こいつ。好きにしていいって言ったらどうする?」
「殺します。抱くなら魔族の女に限ります」
「ふーん」
少年はつまらなそうにシャノンを見て、直ぐに目線を切り、ダルイを見る
「ねぇ。レイアにどんな虐待していたの?」
ダルイはしどろもどろで説明する
「えっ?毎日パン一個とスープ一杯?
それを三年間も?おまけに病気に見せかける為にスープに毒を入れてたの?マジで?……」
少年は呆れ返り、シャノンを一瞥し
「決めた!こいつにも同じ目に合わせてやる。
バエリン。
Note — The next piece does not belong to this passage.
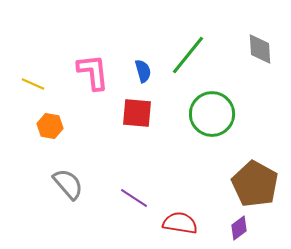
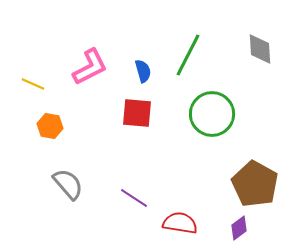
green line: rotated 12 degrees counterclockwise
pink L-shape: moved 3 px left, 5 px up; rotated 69 degrees clockwise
何処かで適当な場所を見付けて監禁してあげて。いや……ベリャンでいいや。ギュールに担がせて連れて行ってよ。
その前に……」
少年はツカツカとダルイとエフレアの前に来て座る。
ダルイとエフレアの顔を交互に見て
「大分体が傷んでいるようだね。長年の不摂生が祟って病気が進行していたよ。でもこのところ健康な食生活送ったせいか、体も痩せて病気の症状も収まって来たでしょ。あっ。ボクね。顔をみたらそんな情報が頭に浮かぶんだ。体を舐めたら、もっと詳しい情報がわかるけど、君らなんか味わいたくないからね。
その前に自己紹介しとくね」
少年は立ち上がって恭しく礼をして
「ボクはジェフリー。ファルシア王国の第四王子。
ジェフリー・フルエルフ・ファルシアさ。
君らが正気を失う前に、自己紹介しとこうと思ってね。
君らが人間ぽい理性を保っていられるのは、今日で最後だからさ。その餞に特別に教えてあげたの。
まっ。そこの這いつくばっている女は今後の心掛け次第ってとこかな?」
「……王子……理性を失う……今日で最後……」
ジェフリーはぶつくさ呟いているダルイの頭を掴むと
「じゃ。さいなら」
その言葉を終えるな否や、ダルイはガタガタと激しく痙攣を始めた。